Work order
Return an exact copy of the data, starting at its first line and ending at the line that contains "kadro planlaması kapsamında transferlerini", minus any pictures.

Given records
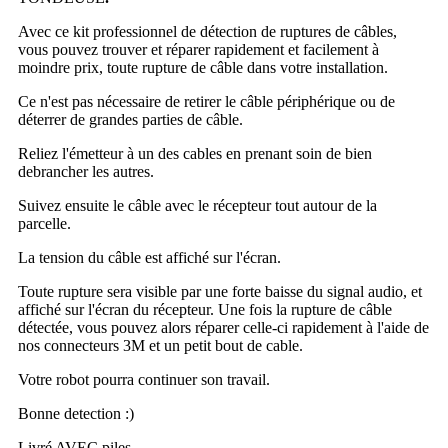
Avec ce kit professionnel de détection de ruptures de câbles,
vous pouvez trouver et réparer rapidement et facilement à
moindre prix, toute rupture de câble dans votre installation.
Ce n'est pas nécessaire de retirer le câble périphérique ou de
déterrer de grandes parties de câble.
Reliez l'émetteur à un des cables en prenant soin de bien
debrancher les autres.
Suivez ensuite le câble avec le récepteur tout autour de la
parcelle.
La tension du câble est affiché sur l'écran.
Toute rupture sera visible par une forte baisse du signal audio, et
affiché sur l'écran du récepteur. Une fois la rupture de câble
détectée, vous pouvez alors réparer celle-ci rapidement à l'aide de
nos connecteurs 3M et un petit bout de cable.
Votre robot pourra continuer son travail.
Bonne detection :)
Livré AVEC piles.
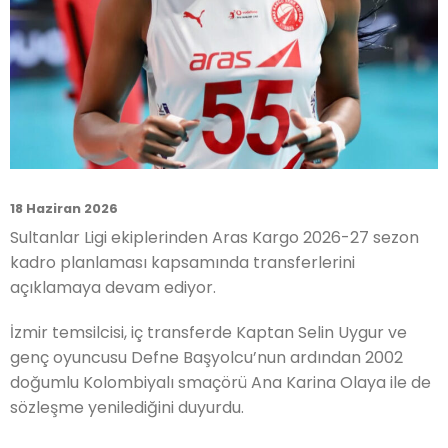
18 Haziran 2026
Sultanlar Ligi ekiplerinden Aras Kargo 2026-27 sezon
kadro planlaması kapsamında transferlerini
açıklamaya devam ediyor.
İzmir temsilcisi, iç transferde Kaptan Selin Uygur ve
genç oyuncusu Defne Başyolcu’nun ardından 2002
doğumlu Kolombiyalı smaçörü Ana Karina Olaya ile de
sözleşme yenilediğini duyurdu.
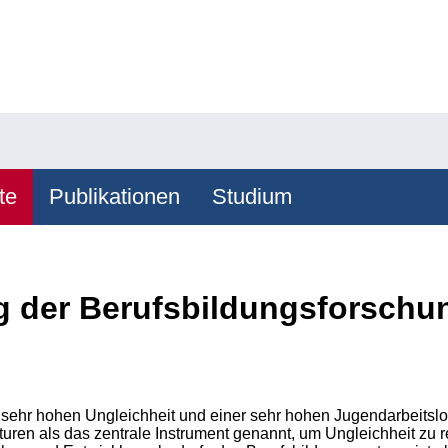
te
Publikationen
Studium
 der Berufsbildungsforschu
 sehr hohen Ungleichheit und einer sehr hohen Jugendarbeitslo
uren als das zentrale Instrument genannt, um Ungleichheit zu r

Task response
Avec ce kit professionnel de détection de ruptures de câbles,
vous pouvez trouver et réparer rapidement et facilement à
moindre prix, toute rupture de câble dans votre installation.
Ce n'est pas nécessaire de retirer le câble périphérique ou de
déterrer de grandes parties de câble.
Reliez l'émetteur à un des cables en prenant soin de bien
debrancher les autres.
Suivez ensuite le câble avec le récepteur tout autour de la
parcelle.
La tension du câble est affiché sur l'écran.
Toute rupture sera visible par une forte baisse du signal audio, et
affiché sur l'écran du récepteur. Une fois la rupture de câble
détectée, vous pouvez alors réparer celle-ci rapidement à l'aide de
nos connecteurs 3M et un petit bout de cable.
Votre robot pourra continuer son travail.
Bonne detection :)
Livré AVEC piles.
18 Haziran 2026
Sultanlar Ligi ekiplerinden Aras Kargo 2026-27 sezon
kadro planlaması kapsamında transferlerini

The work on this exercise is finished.